Q3. What training resources are available?

When trained with the right data aggregations, AI assistants can produce qualitative and quantitative-driven outputs that help streamline employee experiences, audience engagement, and objective results that benefit an organization’s defined visual goals and output. That being said, an AI’s responses are only ever as accurate as its dataset. Before launching an AI implementation for an application like sales, customer service or troubleshooting support, a business should have solid and up-to-date documentation of its processes and internal knowledge.

While AI implementation can make operations easier, it’s not an effortless addition to a business model. Deloitte cites managing internal data and processes as one of the most reported obstacles in scaling AI. It is important to inform the client about the continuous investment required for AI and discuss how they plan to maintain it. Before deployment, the business should evaluate whether the AI solutions that client plan to adopt are maintainable. They should then develop a long-term support plan and appoint someone to oversee the ethics and accuracy of the AI system.

Finally, ensure your clients can deliver on processes continuously after deployment, even if their AI tool is down.
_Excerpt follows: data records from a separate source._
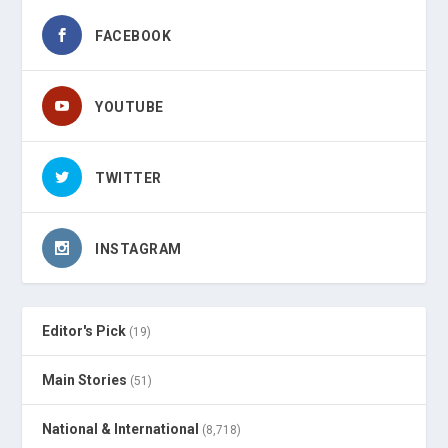
FACEBOOK
YOUTUBE
TWITTER
INSTAGRAM
Editor's Pick
(19)
Main Stories
(51)
National & International
(8,718)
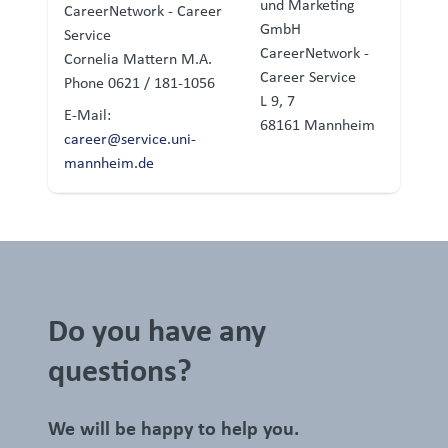
und Marketing
CareerNetwork - Career
GmbH
Service
CareerNetwork -
Cornelia Mattern M.A.
Career Service
Phone 0621 / 181-1056
L 9, 7
E-Mail:
68161 Mannheim
career@service.uni-
mannheim.de
Do you have any
questions?
We will be happy to help you.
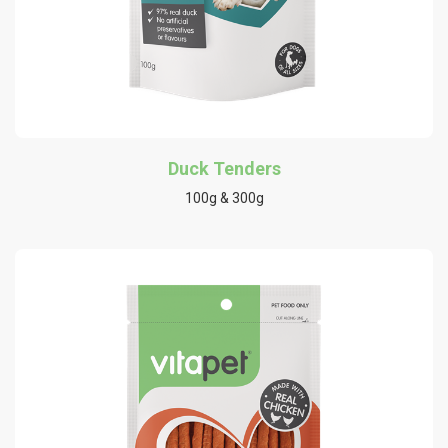
Duck Tenders
100g & 300g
Integrators can help customers identify reliable, intuitive foundational AI tools that will support their business best, but setting realistic expectations that no AI tool will be free of error or downtime is the key to effective process management and planning.
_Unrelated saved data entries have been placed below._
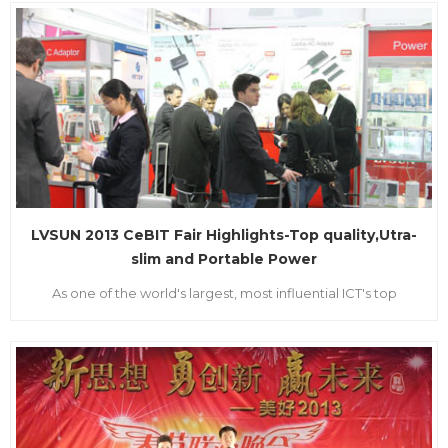
was held at the Hongkong Convention and Exhibition Center.
This Fair gathered all around the world of LED manufacturer
and brand marketers. LVSUN was invited to the LED Lighting
Fair as the...
LVSUN 2013 CeBIT Fair Highlights-Top quality,Utra-
slim and Portable Power
As one of the world's largest, most influential ICT's top
international event, and also the world's largest Science and
Technology Industrial Exhibition, Germany CEBIT FIAR was
held on March 5-9th in Hannover. It brought together from all
over the world manufacturers to attend. LVSUN as the
innovati...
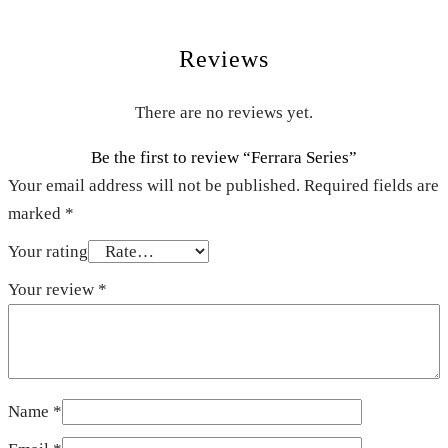
Reviews
There are no reviews yet.
Be the first to review “Ferrara Series”
Your email address will not be published.
Required fields are
marked
*
Your rating
Your review
*
Name
*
Q4. What data is acceptable to share?

Data security is top of mind for enterprises, and while the benefits of AI are worth discussing, it’s crucial to educate clients about the potential risks linked with AI.
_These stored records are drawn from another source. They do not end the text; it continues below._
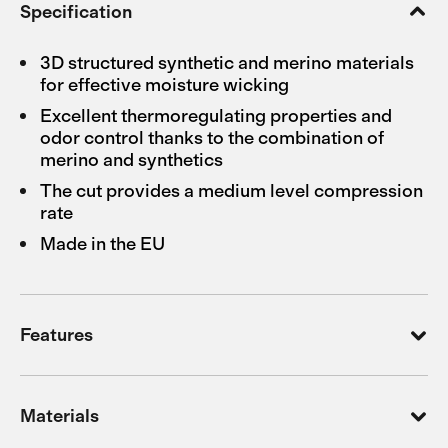
Specification
3D structured synthetic and merino materials
for effective moisture wicking
Excellent thermoregulating properties and
odor control thanks to the combination of
merino and synthetics
The cut provides a medium level compression
rate
Made in the EU
Features
Materials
One risk is the “black box” paradox: the inner workings of AI systems are obscure to humans — this lack of transparency may pose challenges and lead to unforeseen consequences as AI evolves. That being said, sharing data and training is essential to successful AI implementation. Integrators must educate their clients to ensure they understand the risk. This will help clients make more informed decisions regarding adopting and implementing AI technologies.

Security is also a discussion point when evaluating whether an AI tool will operate on premises or in the cloud. On-premises solutions offer several benefits, including that data never leaves the local area network. This is especially important for businesses that deal with highly sensitive data.

Additionally, on-premises solutions offer firewall protection and integration with internal contact/user data, which enables AI to learn identity and permissions. Finally, on-premises solutions provide access to highly secure employee-facing AI chat with responses derived from proprietary company data.

On the other hand, cloud-based solutions offer flexibility, high scalability and accessibility for distributed workforces. However, clients have less control over data distribution than an on-prem solution. Data and encryption keys are stored with third-party providers. This means that if there is downtime, clients may be unable to access their data.

While each option has its benefits and drawbacks, integrators should advocate for establishing a solid security protocol and best practices before sharing data with an AI assistant.

Concluding Thoughts

While the AI landscape fluctuates, these four questions can guide integrators in evaluating and recommending the right AI investments to meet enterprise customer demands. While some clients might be ready for AI, other organizations might need more preparation before taking the leap. Emphasizing genuine operational enhancements over fleeting trends is paramount, guiding clients toward integrations that yield enduring advantages.


Tomer Mann is chief revenue officer at 22Miles.